Mite Treatment -NC

Hey y’all, it’s been a little busy and I haven’t had a chance to come on here but I wanted to throw out a question. So instead of the flowhive I gave the bees another medium before I left on vacation and they have it all combed out, glad I did that vs take anything from them this year. @Anon mentioned treating for mites when I got back. What is the best process? I found some vapor units online I was going to order one if that would be best. The other question is when to do it? Night when all the bees are back?

Thanks as always for the responses!

The best is to do a mite count before treating. Either sugar roll or alcohol wash are my preferences for a more accurate count. Sticky boards are very inaccurate. If you find a count which is worrying, then I would consider treating.

There are a couple of problems with treating without counting at this time of year.

  1. You may be treating when it is not needed.

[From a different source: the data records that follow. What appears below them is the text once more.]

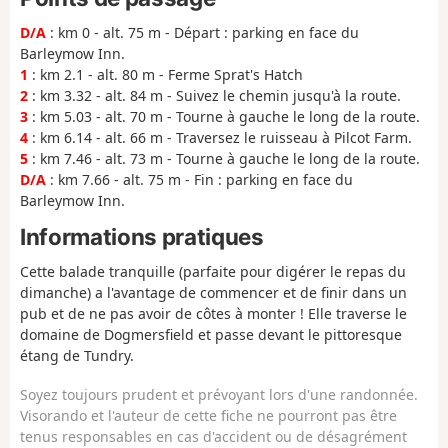
D/A
: km 0 - alt. 75 m - Départ : parking en face du
Barleymow Inn.
1
: km 2.1 - alt. 80 m - Ferme Sprat's Hatch
2
: km 3.32 - alt. 84 m - Suivez le chemin jusqu'à la route.
3
: km 5.03 - alt. 70 m - Tourne à gauche le long de la route.
4
: km 6.14 - alt. 66 m - Traversez le ruisseau à Pilcot Farm.
5
: km 7.46 - alt. 73 m - Tourne à gauche le long de la route.
D/A
: km 7.66 - alt. 75 m - Fin : parking en face du
Barleymow Inn.
Informations pratiques
Cette balade tranquille (parfaite pour digérer le repas du
dimanche) a l'avantage de commencer et de finir dans un
pub et de ne pas avoir de côtes à monter ! Elle traverse le
domaine de Dogmersfield et passe devant le pittoresque
étang de Tundry.
Soyez toujours prudent et prévoyant lors d'une randonnée.
Visorando et l'auteur de cette fiche ne pourront pas être
tenus responsables en cas d'accident ou de désagrément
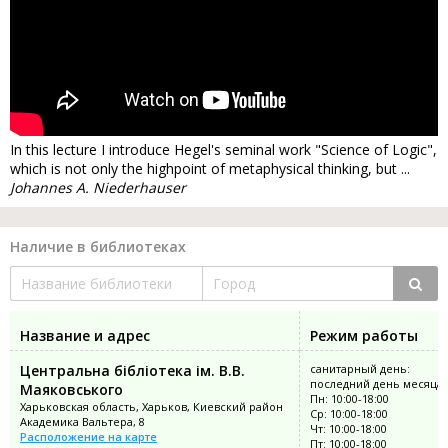
In this lecture I introduce Hegel's seminal work "Science of Logic",
which is not only the highpoint of metaphysical thinking, but ...
Johannes A. Niederhauser
Наличие в библиотеках
Название и адрес
Режим работы
Центральна бібліотека ім. В.В.
санитарный день:
последний день месяца
Маяковського
Пн: 10:00-18:00
Харьковская область, Харьков, Киевский район
Ср: 10:00-18:00
Академика Вальтера, 8
Чт: 10:00-18:00
Расположение на карте
Пт: 10:00-18:00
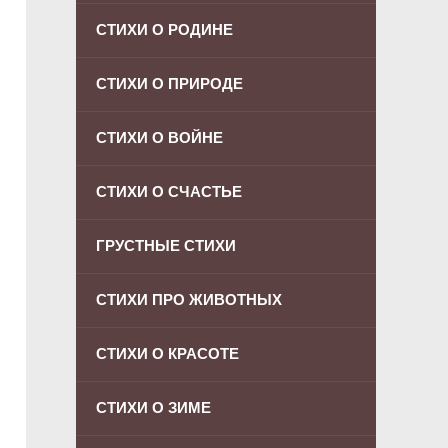
СТИХИ О РОДИНЕ
СТИХИ О ПРИРОДЕ
СТИХИ О ВОЙНЕ
СТИХИ О СЧАСТЬЕ
ГРУСТНЫЕ СТИХИ
СТИХИ ПРО ЖИВОТНЫХ
СТИХИ О КРАСОТЕ
СТИХИ О ЗИМЕ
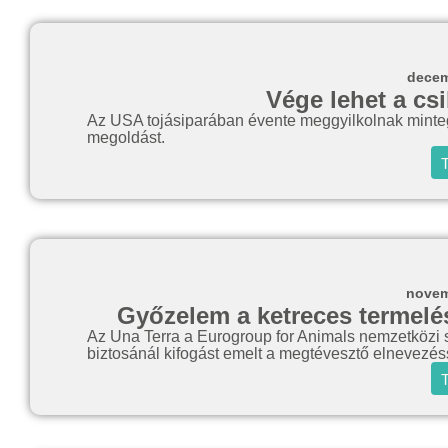
decem
Vége lehet a cs
Az USA tojásiparában évente meggyilkolnak mintegy
megoldást.
T
novem
Győzelem a ketreces termelés
Az Una Terra a Eurogroup for Animals nemzetközi 
biztosánál kifogást emelt a megtévesztő elnevezé
T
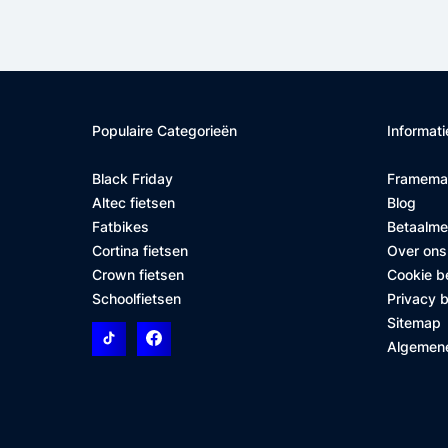
Populaire Categorieën
Informati
Black Friday
Framema
Altec fietsen
Blog
Fatbikes
Betaalm
Cortina fietsen
Over ons
Crown fietsen
Cookie b
Schoolfietsen
Privacy b
Sitemap
Algemen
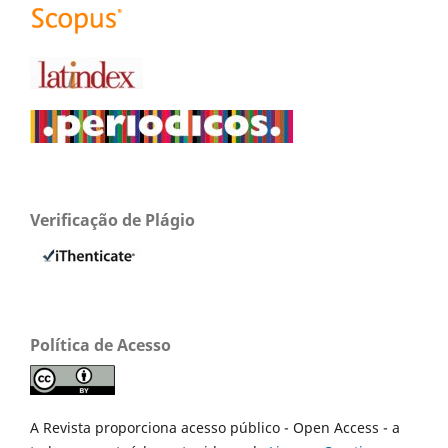
Verificação de Plágio
Política de Acesso
A Revista proporciona acesso público - Open Access - a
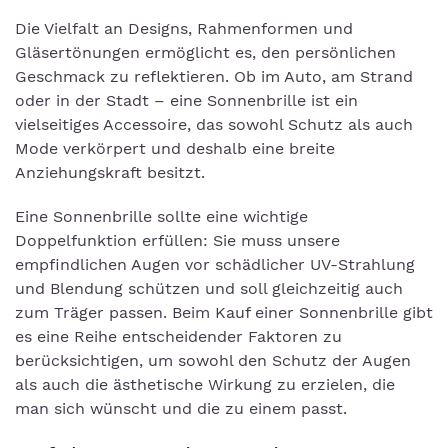
Die Vielfalt an Designs, Rahmenformen und
Gläsertönungen ermöglicht es, den persönlichen
Geschmack zu reflektieren. Ob im Auto, am Strand
oder in der Stadt – eine Sonnenbrille ist ein
vielseitiges Accessoire, das sowohl Schutz als auch
Mode verkörpert und deshalb eine breite
Anziehungskraft besitzt.
Eine Sonnenbrille sollte eine wichtige
Doppelfunktion erfüllen: Sie muss unsere
empfindlichen Augen vor schädlicher UV-Strahlung
und Blendung schützen und soll gleichzeitig auch
zum Träger passen. Beim Kauf einer Sonnenbrille gibt
es eine Reihe entscheidender Faktoren zu
berücksichtigen, um sowohl den Schutz der Augen
als auch die ästhetische Wirkung zu erzielen, die
man sich wünscht und die zu einem passt.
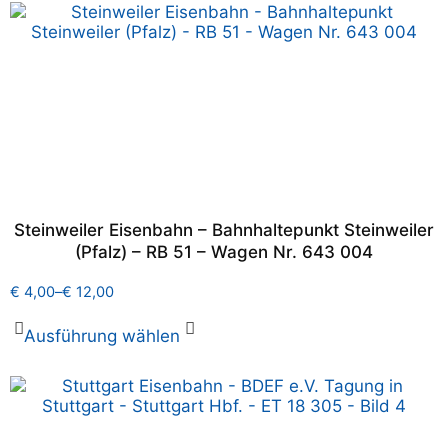
Steinweiler Eisenbahn – Bahnhaltepunkt Steinweiler
(Pfalz) – RB 51 – Wagen Nr. 643 004
€
4,00
–
€
12,00
Ausführung wählen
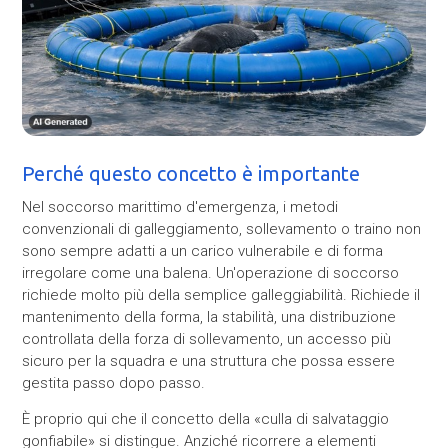
Perché questo concetto è importante
Nel soccorso marittimo d'emergenza, i metodi
convenzionali di galleggiamento, sollevamento o traino non
sono sempre adatti a un carico vulnerabile e di forma
irregolare come una balena. Un'operazione di soccorso
richiede molto più della semplice galleggiabilità. Richiede il
mantenimento della forma, la stabilità, una distribuzione
controllata della forza di sollevamento, un accesso più
sicuro per la squadra e una struttura che possa essere
gestita passo dopo passo.
È proprio qui che il concetto della «culla di salvataggio
gonfiabile» si distingue. Anziché ricorrere a elementi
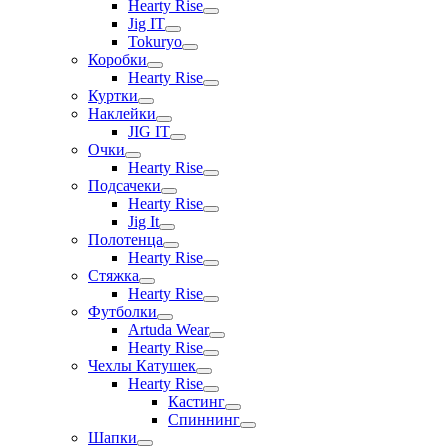
Hearty Rise
Jig IT
Tokuryo
Коробки
Hearty Rise
Куртки
Наклейки
JIG IT
Очки
Hearty Rise
Подсачеки
Hearty Rise
Jig It
Полотенца
Hearty Rise
Стяжка
Hearty Rise
Футболки
Artuda Wear
Hearty Rise
Чехлы Катушек
Hearty Rise
Кастинг
Спиннинг
Шапки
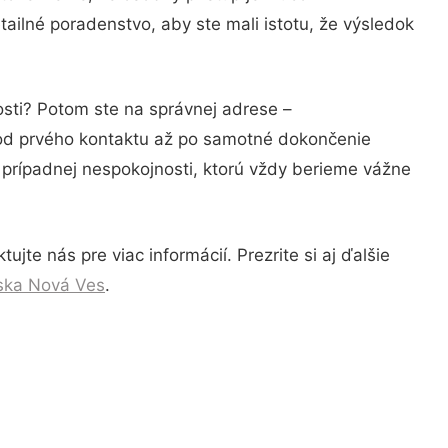
ailné poradenstvo, aby ste mali istotu, že výsledok
osti? Potom ste na správnej adrese –
 od prvého kontaktu až po samotné dokončenie
a prípadnej nespokojnosti, ktorú vždy berieme vážne
jte nás pre viac informácií. Prezrite si aj ďalšie
nska Nová Ves
.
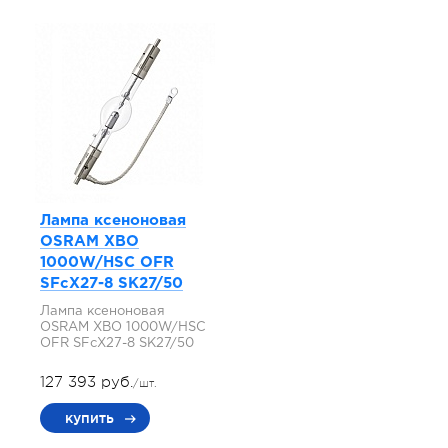
Лампа ксеноновая
OSRAM XBO
1000W/HSC OFR
SFcX27-8 SK27/50
Лампа ксеноновая
OSRAM XBO 1000W/HSC
OFR SFcX27-8 SK27/50
127 393 руб.
/шт.
купить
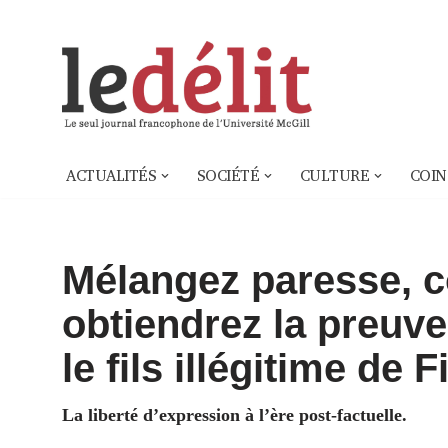
Aller
au
contenu
ACTUALITÉS
SOCIÉTÉ
CULTURE
COIN
Mélangez paresse, co
obtiendrez la preuve
le fils illégitime de 
La liberté d’expression à l’ère post-factuelle.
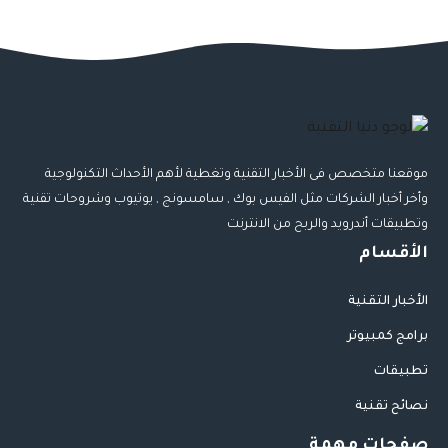
موقعنا متخصص فى الأخبار التقنية وتغطية لأهم الأحداث التكنولوجية
وأخر أخبار الشركات مثل الفيس بوك , سامسونج , يوتيوب وشروحات تقنية
وتطبيقات أندرويد والربح من الانترنت
الأقسام
الأخبار التقنية
برامج كمبيوتر
تطبيقات
نصائح تقنية
صفحات مهمة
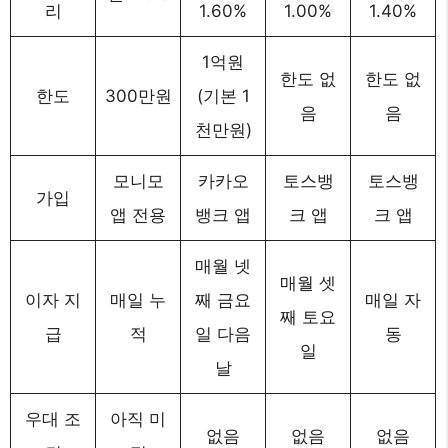
리
1.60%
1.00%
1.40%
1억원
한도 없
한도 없
한도
300만원
(기본 1
음
음
천만원)
모니모
카카오
토스뱅
토스뱅
가입
앱 전용
뱅크 앱
크 앱
크 앱
매월 넷
매월 셋
이자 지
매일 누
째 금요
매일 자
째 토요
급
적
일 다음
동
일
날
우대 조
아직 미
없음
없음
없음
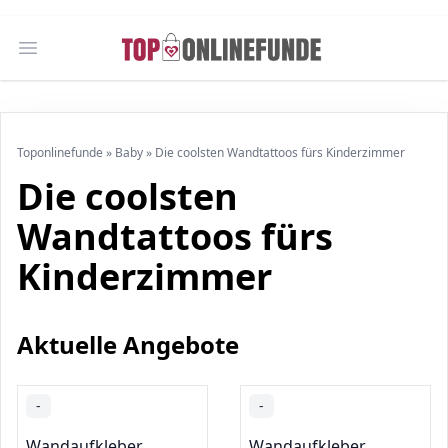
Open main menu
Toponlinefunde
»
Baby
»
Die coolsten Wandtattoos fürs Kinderzimmer
Die coolsten
Wandtattoos fürs
Kinderzimmer
Aktuelle Angebote
-
-
Wandaufkleber
Wandaufkleber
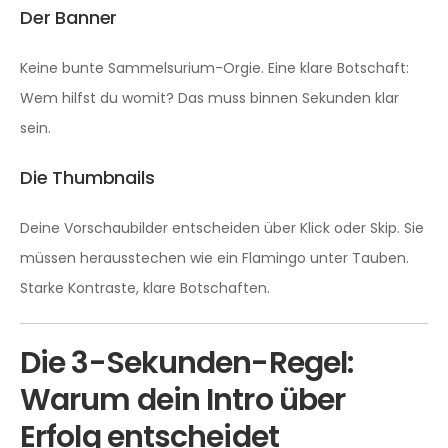
Der Banner
Keine bunte Sammelsurium-Orgie. Eine klare Botschaft:
Wem hilfst du womit? Das muss binnen Sekunden klar
sein.
Die Thumbnails
Deine Vorschaubilder entscheiden über Klick oder Skip. Sie
müssen herausstechen wie ein Flamingo unter Tauben.
Starke Kontraste, klare Botschaften.
Die 3-Sekunden-Regel:
Warum dein Intro über
Erfolg entscheidet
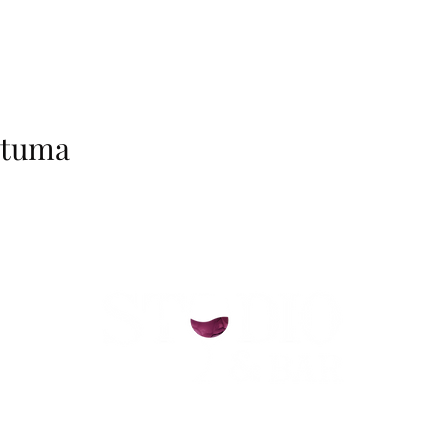
htuma
helsinki@paintparty.fi
/
info@paintparty.fi
©2024 by Good Vibes Finland Oy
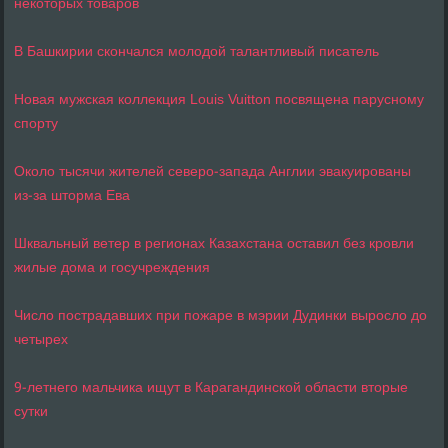
некоторых товаров
В Башкирии скончался молодой талантливый писатель
Новая мужская коллекция Louis Vuitton посвящена парусному
спорту
Около тысячи жителей северо-запада Англии эвакуированы
из-за шторма Ева
Шквальный ветер в регионах Казахстана оставил без кровли
жилые дома и госучреждения
Число пострадавших при пожаре в мэрии Дудинки выросло до
четырех
9-летнего мальчика ищут в Карагандинской области вторые
сутки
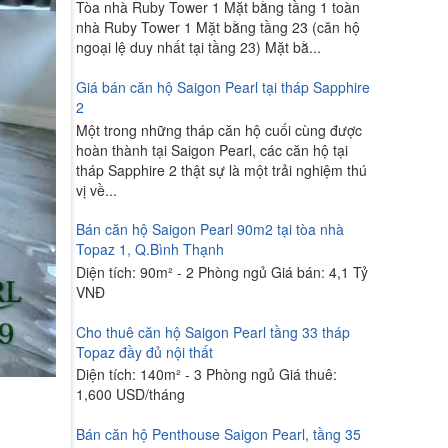
Tòa nhà Ruby Tower 1 Mặt bằng tầng 1 toàn
nhà Ruby Tower 1 Mặt bằng tầng 23 (căn hộ
ngoại lệ duy nhất tại tầng 23) Mặt bằ...
Giá bán căn hộ Saigon Pearl tại tháp Sapphire
2
Một trong những tháp căn hộ cuối cùng được
hoàn thành tại Saigon Pearl, các căn hộ tại
tháp Sapphire 2 thật sự là một trải nghiệm thú
vị về...
Bán căn hộ Saigon Pearl 90m2 tại tòa nhà
Topaz 1, Q.Bình Thạnh
Diện tích: 90m² - 2 Phòng ngủ Giá bán: 4,1 Tỷ
VNĐ
Cho thuê căn hộ Saigon Pearl tầng 33 tháp
Topaz đầy đủ nội thất
Diện tích: 140m² - 3 Phòng ngủ Giá thuê:
1,600 USD/tháng
Bán căn hộ Penthouse Saigon Pearl, tầng 35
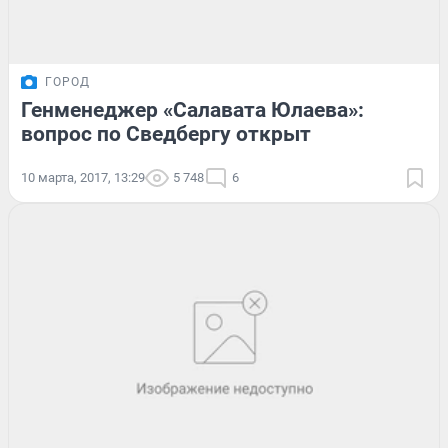
ГОРОД
Генменеджер «Салавата Юлаева»:
вопрос по Сведбергу открыт
10 марта, 2017, 13:29
5 748
6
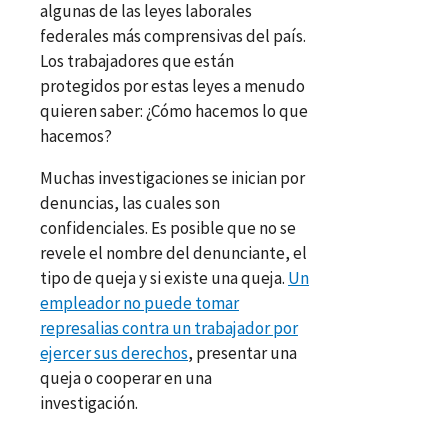
algunas de las leyes laborales
federales más comprensivas del país.
Los trabajadores que están
protegidos por estas leyes a menudo
quieren saber: ¿Cómo hacemos lo que
hacemos?
Muchas investigaciones se inician por
denuncias, las cuales son
confidenciales. Es posible que no se
revele el nombre del denunciante, el
tipo de queja y si existe una queja.
Un
empleador no puede tomar
represalias contra un trabajador por
ejercer sus derechos
, presentar una
queja o cooperar en una
investigación.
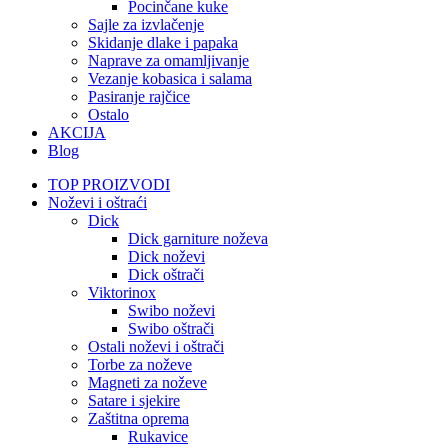
Pocinčane kuke
Sajle za izvlačenje
Skidanje dlake i papaka
Naprave za omamljivanje
Vezanje kobasica i salama
Pasiranje rajčice
Ostalo
AKCIJA
Blog
TOP PROIZVODI
Noževi i oštraći
Dick
Dick garniture noževa
Dick noževi
Dick oštrači
Viktorinox
Swibo noževi
Swibo oštrači
Ostali noževi i oštrači
Torbe za noževe
Magneti za noževe
Satare i sjekire
Zaštitna oprema
Rukavice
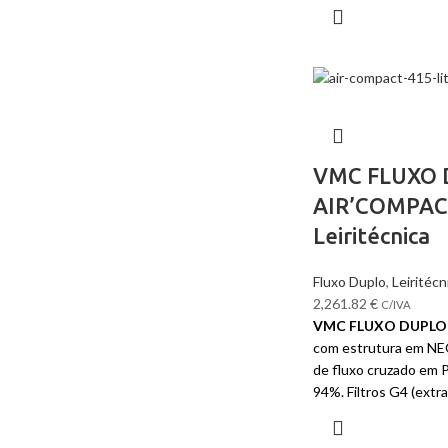
VMC FLUXO
AIR’COMPAC
Leiritécnica
Fluxo Duplo
,
Leiritécn
2,261.82
€
C/IVA
VMC FLUXO DUPLO
com estrutura em N
de fluxo cruzado em P
94%. Filtros G4 (extra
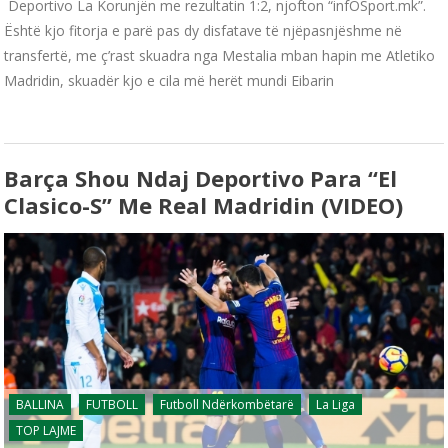
Deportivo La Korunjën me rezultatin 1:2, njofton “infOSport.mk”.
Është kjo fitorja e parë pas dy disfatave të njëpasnjëshme në
transfertë, me ç’rast skuadra nga Mestalia mban hapin me Atletiko
Madridin, skuadër kjo e cila më herët mundi Eibarin
Barça Shou Ndaj Deportivo Para “El
Clasico-S” Me Real Madridin (VIDEO)
BALLINA
FUTBOLL
Futboll Ndërkombëtarë
La Liga
TOP LAJME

This can contribute to mite resistance.
  2. If you have another nectar flow in your region, you may be limited in what treatment you can use with honey supers on the hive.
  3. If you treat with OAV at this time of year, there will be capped brood in the hive. That means you need to do 3 treatments at 5 day intervals. I imagine in NC your bees do cluster at some point and go broodless. It is much more convenient to OAV at that point. I would consider Apivar strips instead, if there is capped brood and you need to treat. However, you can’t use Apivar with a honey super on the hive.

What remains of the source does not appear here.